Figure 4.. Time to event analysis for IgE non-sensitized and IgE sensitized recurrent wheeze in infants hospitalized for bronchiolitis

(A) Kaplan-Meier curve of IgE non-sensitized recurrent wheeze. Infants were divided into four groups based on quartiles of the TAG-1 module eigenvalues. The lowest (blue) and highest (red) quartiles are shown for comparison in the figure (log-rank P value=0.005). (B) Kaplan-Meier curve of IgE sensitized recurrent wheeze. Infants were divided into four groups based on quartiles of the Ceramides module eigenvalues. The lowest (blue) and highest (red) quartiles are shown for comparison in the figure (log-rank P value=0.01). (C) Forest plot for IgE non-sensitized recurrent wheeze. (D) Forest plot for IgE sensitized recurrent wheeze. Forest plots display the hazard ratios (HRs) and 95% confidence intervals (CIs) for the association between each lipid modules and the risk of IgE non-sensitized or IgE sensitized recurrent wheeze. For each lipid module, infants were divided into quartiles based on the lipid module’s eigenvalues, with the lowest quartile used as the reference. The model was adjusted for potential confounders (age, sex, parental history of asthma, previous breathing problems, RSV infection) and accounted for between-hospital difference by including the sites as random effect Only the highest quartile is displayed in the forest plot. The x-axis represents the HR. The vertical dotted line at HR=1 indicates no effect. Each point represents the HR for a specific module, with horizontal lines indicating the 95% CI. P value and FDR are also displayed for each lipid module. CE, cholesteryl ester; DAG, diacylglycerol; FDR, false discovery rate; IgE, immunoglobulin E; LCER, lactosylceramide; LPC, lysophosphatidylcholine; MAG, monoacylglycerol; PC, phosphatidylcholine; PE, phosphatidylethanolamine; SM, sphingomyelin, TAG, triacylglycerol.

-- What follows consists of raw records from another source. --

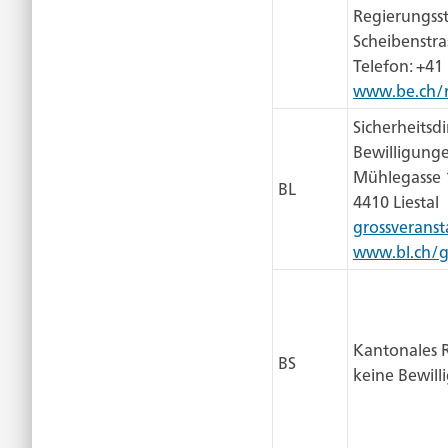
Regierungsst
Scheibenstra
Telefon: +41
www.be.ch/r
Sicherheitsd
Bewilligung
Mühlegasse 
BL
4410 Liestal
grossverans
www.bl.ch/g
Kantonales R
BS
keine Bewill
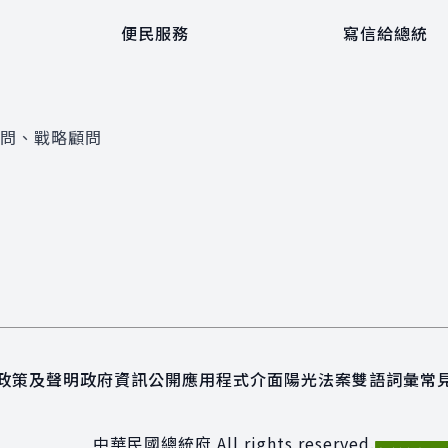
便民服務
寫信給總統
顧問、戰略顧問
政策及聲明
政府資訊公開
應用程式介面
陽光法案
雙語詞彙
常
中華民國總統府 All rights reserved.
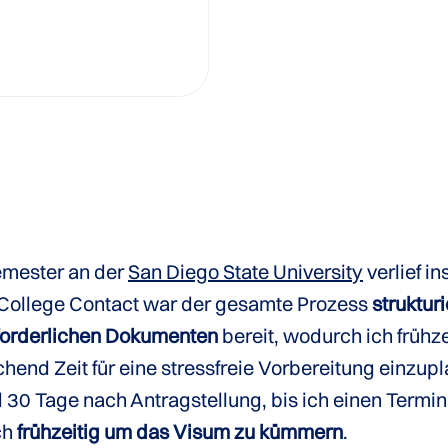
emester an der
San Diego State University
verlief i
College Contact war der gesamte Prozess
struktur
erforderlichen Dokumenten
bereit, wodurch ich frühz
end Zeit für eine stressfreie Vorbereitung einzupl
d 30 Tage nach Antragstellung, bis ich einen Termin
ch
frühzeitig um das Visum zu kümmern
.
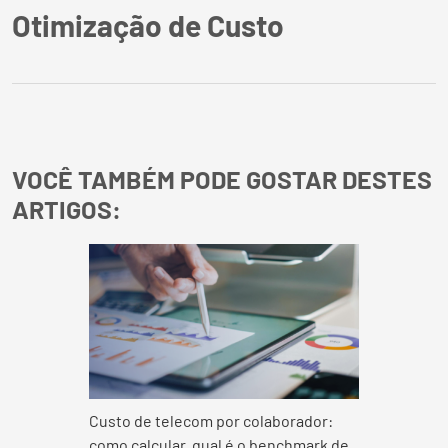
Otimização de Custo
VOCÊ TAMBÉM PODE GOSTAR DESTES
ARTIGOS:
Custo de telecom por colaborador:
como calcular, qual é o benchmark de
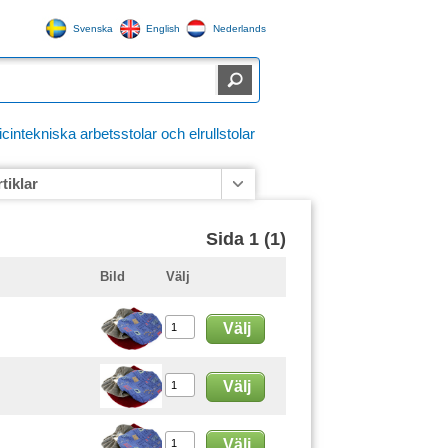
Svenska
English
Nederlands
ntekniska arbetsstolar och elrullstolar
rtiklar
Sida 1 (1)
Bild
Välj
Välj
Välj
Välj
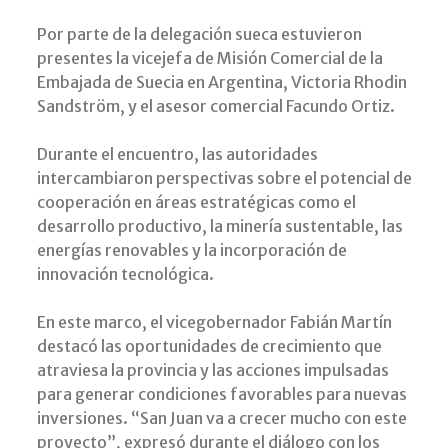
Por parte de la delegación sueca estuvieron
presentes la vicejefa de Misión Comercial de la
Embajada de Suecia en Argentina, Victoria Rhodin
Sandström, y el asesor comercial Facundo Ortiz.
Durante el encuentro, las autoridades
intercambiaron perspectivas sobre el potencial de
cooperación en áreas estratégicas como el
desarrollo productivo, la minería sustentable, las
energías renovables y la incorporación de
innovación tecnológica.
En este marco, el vicegobernador Fabián Martín
destacó las oportunidades de crecimiento que
atraviesa la provincia y las acciones impulsadas
para generar condiciones favorables para nuevas
inversiones. “San Juan va a crecer mucho con este
proyecto”, expresó durante el diálogo con los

Figure 5.. Association of lipid modules with nasopharyngeal airway transcriptome in infants hospitalized for bronchiolitis

(A, B) Differential gene expression analysis of nasopharyngeal airway transcriptome in infants hospitalized for bronchiolitis regarding selected lipid modules. Volcano plots show difference in the mRNA expression levels between infants with lowest and highest quartiles of (A) TAG-1 module eigenvalues and (B) Ceramides module eigenvalues. The DEmRNAs, marked by colored dots, meet the threshold of both FDR<0.05 (horizontal dotted line) and |log₂ FC|≥1 (vertical dotted lines). Red dots indicate upregulated DEmRNAs and blue dots indicate downregulated DEmRNAs. Gene symbols of the top 20 DEmRNAs (according to FDR value) are displayed in each volcano plot. (C, D) GSEA of nasopharyngeal airway transcriptome in infants hospitalized for bronchiolitis using the 50 hallmark gene sets in Molecular Signatures Database (MSigDB). The 20 hallmark pathways with the highest absolute value of normalized enrichment score in the GSEA for (C) TAG-1 module and (D) Ceramides module are shown. Bar colors represent FDR<0.05 (green) or FDR≥0.05 (orange). DEmRNA, differentially expressed mRNA; FC, fold change; FDR, false discovery rate; GSEA, gene set enrichment analysis.